我想在每个感兴趣的点周围提取一个固定大小的窗口。
我想出了:
res = []
for k in events:
win = data.loc[k - ticks_before:k + ticks_after].values
res.append(win)
new_df = pd.DataFrame(res)
哪个有效,但速度很慢。任何Panda-fu都能让它变得快速吗?
编辑:找到了一个快5倍的解决方案:
res = np.zeros((len(events), win_len))
i = 0
for k in events:
res[i] = data.loc[k - ticks_before:k + ticks_after]
i+=1
new_df = pd.DataFrame(res)
有什么想让它更快?
下面是输入和输出代码:
输入:
data = pd.Series(xrange(200))
events = [50, 77, 98, 125, 133, 159, 161]
ticks_before = 32
ticks_after = 16
def slow_loop(data, events, ticks_before, ticks_after):
res = []
for k in events:
win = data.loc[k - ticks_before:k + ticks_after].values
res.append(win)
new_df = pd.DataFrame(res)
return new_df.mean()
def fast_loop(data, events, ticks_before, ticks_after):
win_len = ticks_before + ticks_after + 1
res = np.zeros((len(events), win_len))
i = 0
for k in events:
res[i] = data.loc[k - ticks_before:k + ticks_after]
i+=1
new_df = pd.DataFrame(res)
return new_df.mean()
assert(all(slow_loop(data, events, ticks_before, ticks_after) ==
fast_loop(data, events, ticks_before, ticks_after)))

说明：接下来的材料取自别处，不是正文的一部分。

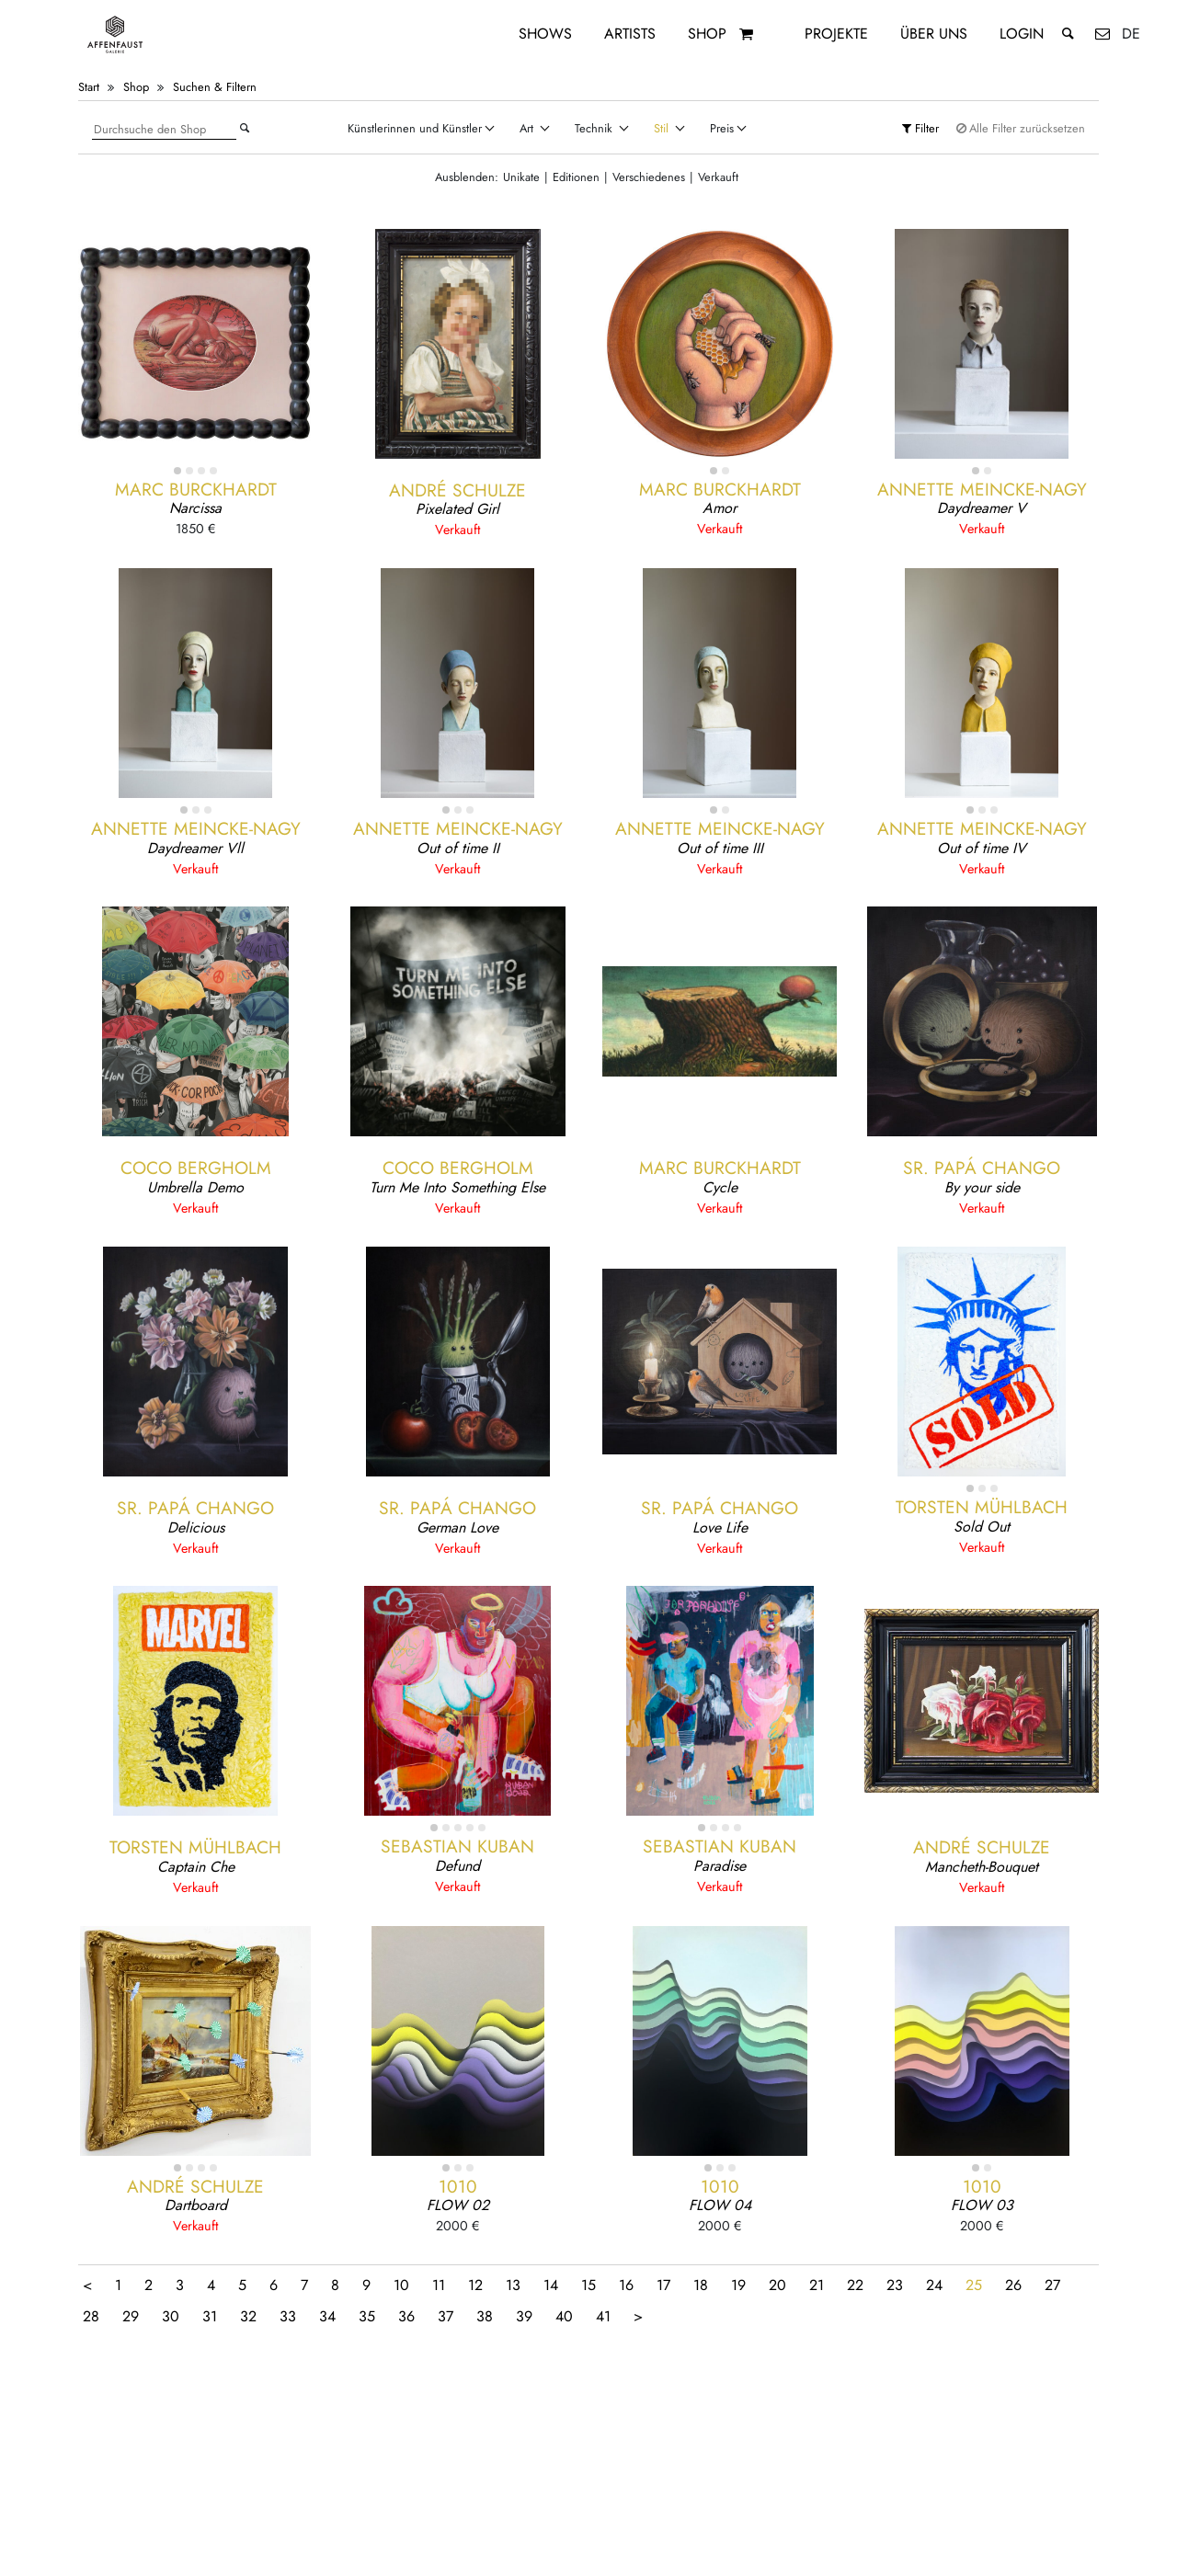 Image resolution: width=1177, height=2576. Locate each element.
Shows (545, 33)
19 (738, 2285)
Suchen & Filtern (215, 87)
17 (663, 2285)
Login (1022, 33)
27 (1052, 2285)
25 (974, 2285)
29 (130, 2316)
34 (327, 2316)
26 (1013, 2285)
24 (934, 2285)
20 (777, 2285)
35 (367, 2316)
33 (288, 2316)
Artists (630, 33)
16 (626, 2285)
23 (894, 2285)
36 (406, 2316)
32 (248, 2316)
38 (484, 2316)
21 (816, 2285)
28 (91, 2316)
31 (209, 2316)
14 (550, 2285)
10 (401, 2285)
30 (170, 2316)
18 (700, 2285)
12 (475, 2285)
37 (445, 2316)
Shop (707, 33)
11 (438, 2285)
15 (588, 2285)
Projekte (836, 33)
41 (603, 2316)
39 (524, 2316)
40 (564, 2316)
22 (855, 2285)
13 (513, 2285)
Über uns (933, 33) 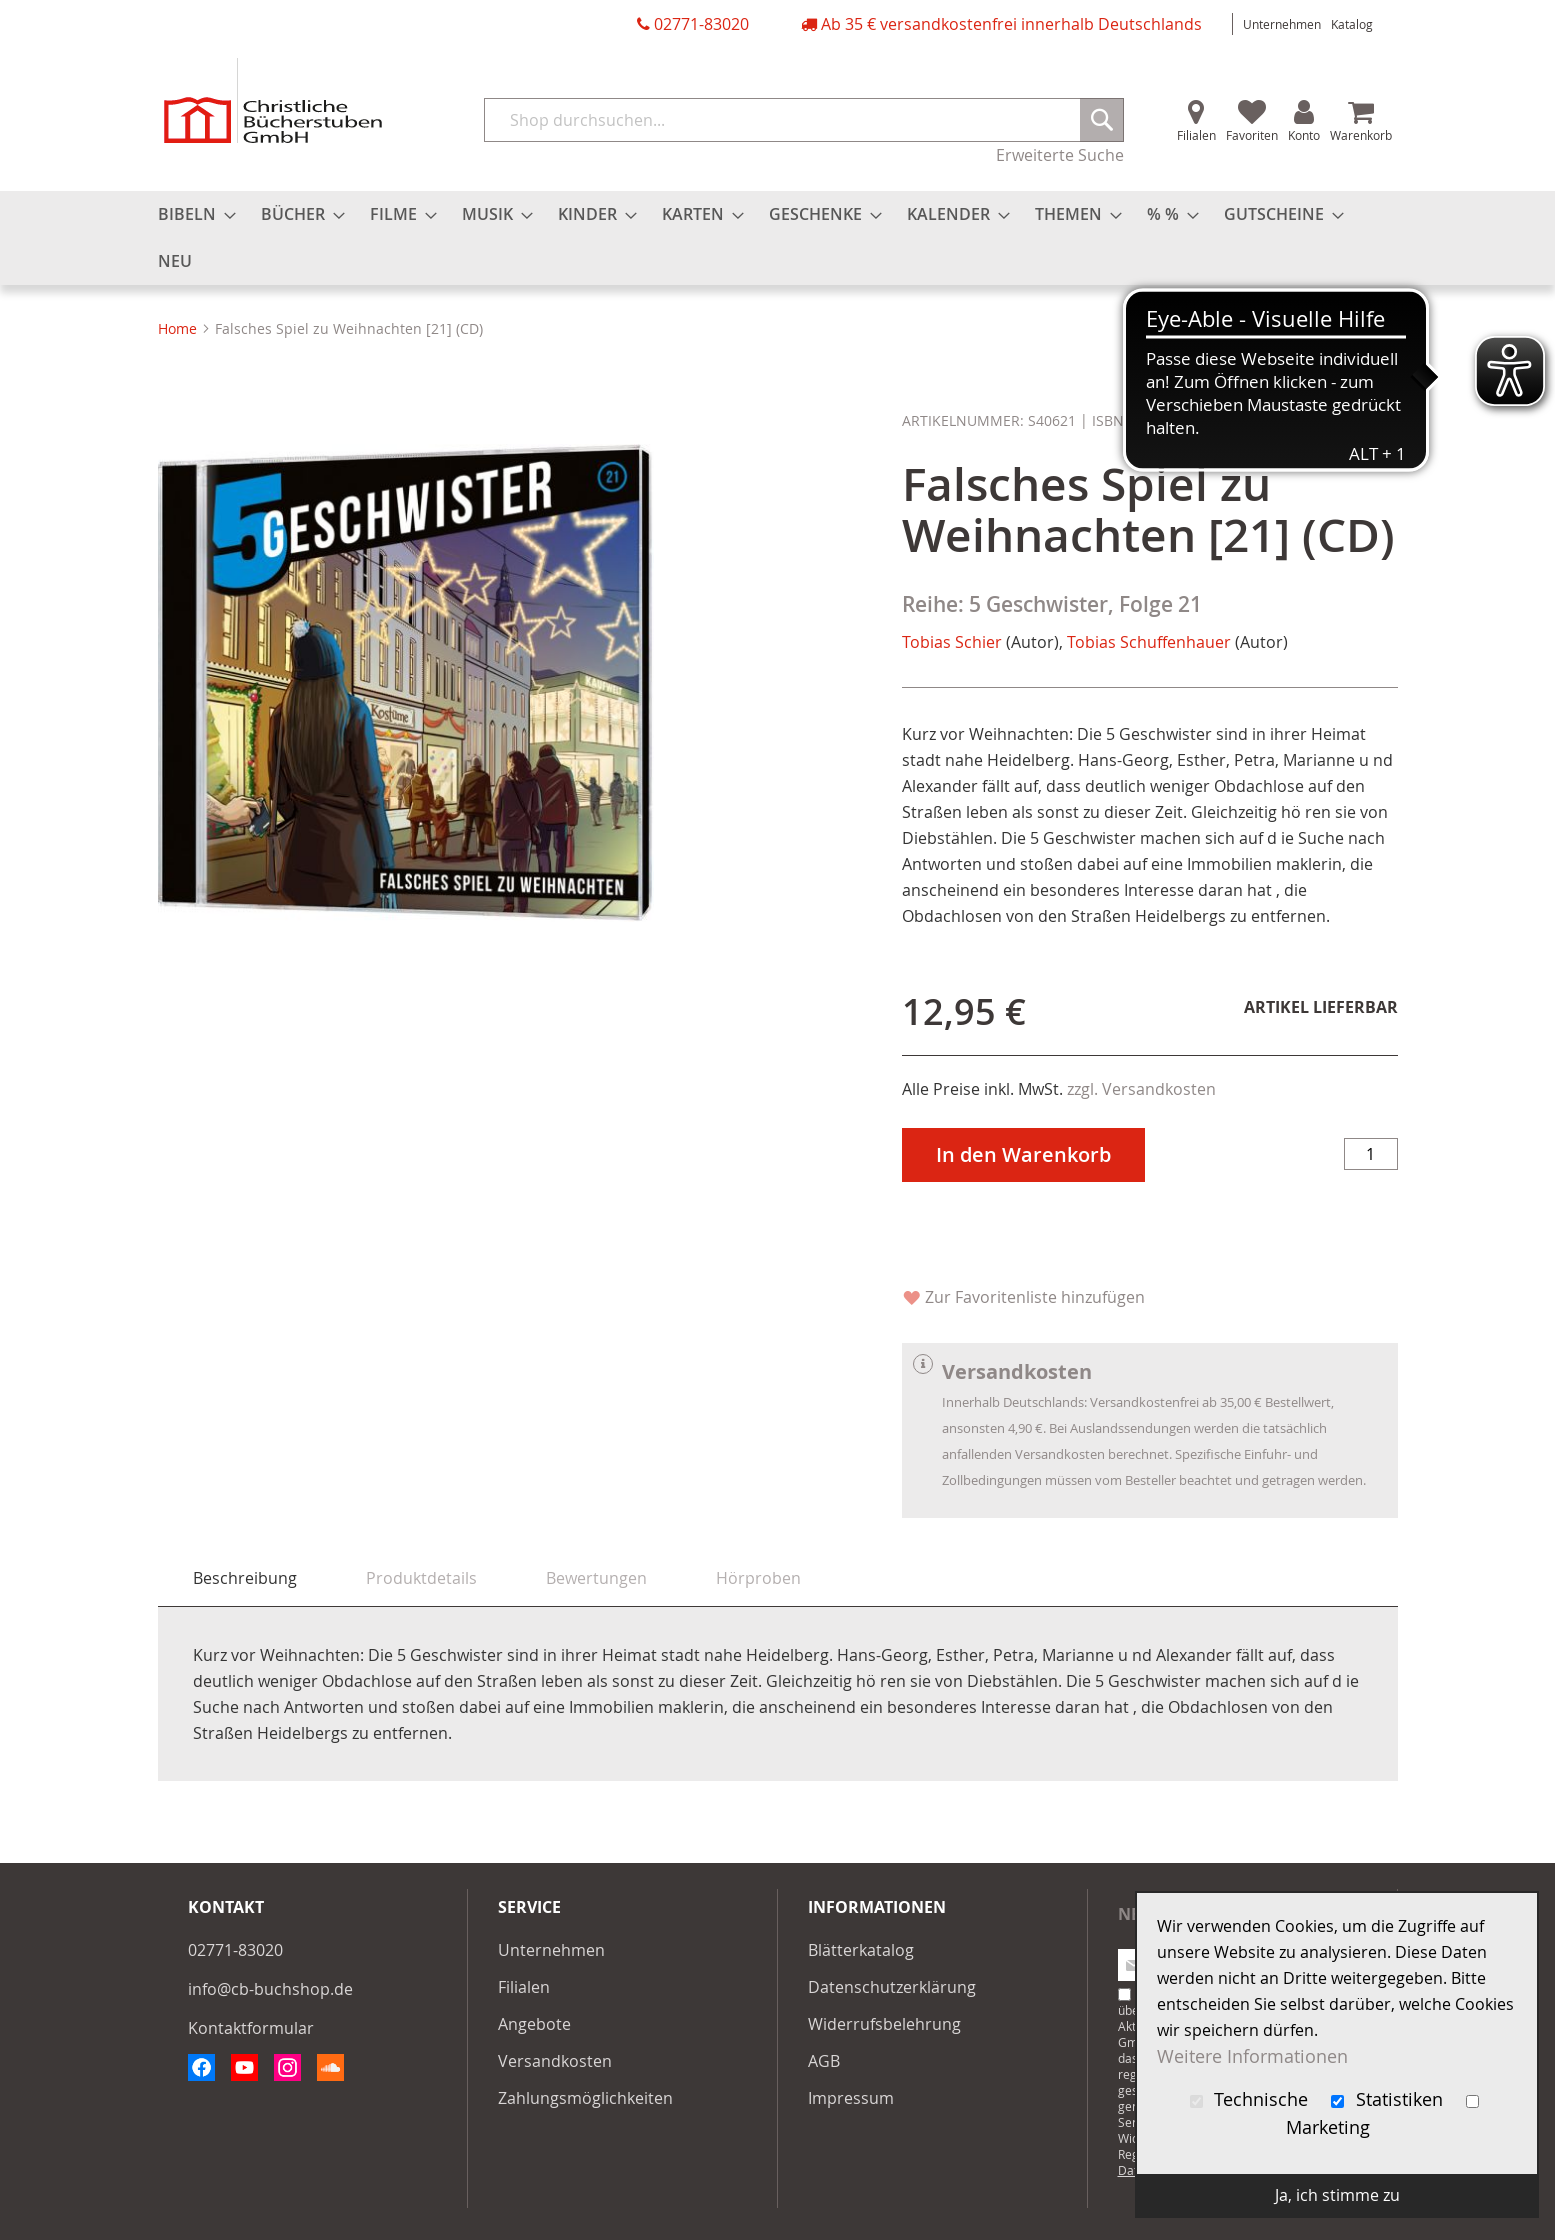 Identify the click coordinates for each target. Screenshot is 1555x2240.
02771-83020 (701, 24)
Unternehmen (1282, 24)
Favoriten (1252, 135)
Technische (1252, 2099)
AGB (824, 2061)
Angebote (534, 2024)
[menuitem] (191, 214)
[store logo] (273, 100)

%timeit slow_loop(data, events, ticks_before, ticks_after)
%timeit fast_loop(data, events, ticks_before, ticks_after)
fast_loop(data, events, ticks_before, ticks_after)
输出:
100 loops, best of 3: 3.66 ms per loop
1000 loops, best of 3: 632 µs per loop
0 82.714286
1 83.714286
2 84.714286
3 85.714286
4 86.714286
5 87.714286
6 88.714286
7 89.714286
8 90.714286
9 91.714286
10 92.714286
11 93.714286
12 94.714286
13 95.714286
14 96.714286
15 97.714286
16 98.714286
17 99.714286
18 100.714286
19 101.714286
20 102.714286
21 103.714286
22 104.714286
23 105.714286
24 106.714286
25 107.714286
26 108.714286
27 109.714286
28 110.714286
29 111.714286
30 112.714286
31 113.714286
32 114.714286
33 115.714286
34 116.714286
35 117.714286
36 118.714286
37 119.714286
38 120.714286
39 121.714286
40 122.714286
41 123.714286
42 124.714286
43 125.714286
44 126.714286
45 127.714286
46 128.714286
47 129.714286
48 130.714286
dtype: float64
答案 0 :(得分:2)
这是一个numpy解决方案,与fast_loop
相比,速度提高了10倍:
# numpy solution
def np1(data, events, ticks_before, ticks_after):
return pd.Series(
np.concatenate(
[data.values[x - ticks_before: x + ticks_after+1] for x in events])
.reshape(len(events), ticks_before + ticks_after+1)
.mean(0))
# similar Pandas solution
def pd1(data, events, ticks_before, ticks_after):
return pd.Series(
pd.concat(
[data[x - ticks_before : x + ticks_after +1] for x in events],
ignore_index=True)
.reshape((len(events), ticks_before + ticks_after +1))
.mean(0))
对于20M行系列时间:
In [440]: %timeit slow_loop(data2, events, ticks_before, ticks_after)
The slowest run took 10.67 times longer than the fastest. This could mean that an intermediate result is being cached.
100 loops, best of 3: 4.7 ms per loop
In [441]: %timeit fast_loop(data2, events, ticks_before, ticks_after)
1000 loops, best of 3: 936 µs per loop
In [442]: %timeit pir5(data2, events, ticks_before, ticks_after)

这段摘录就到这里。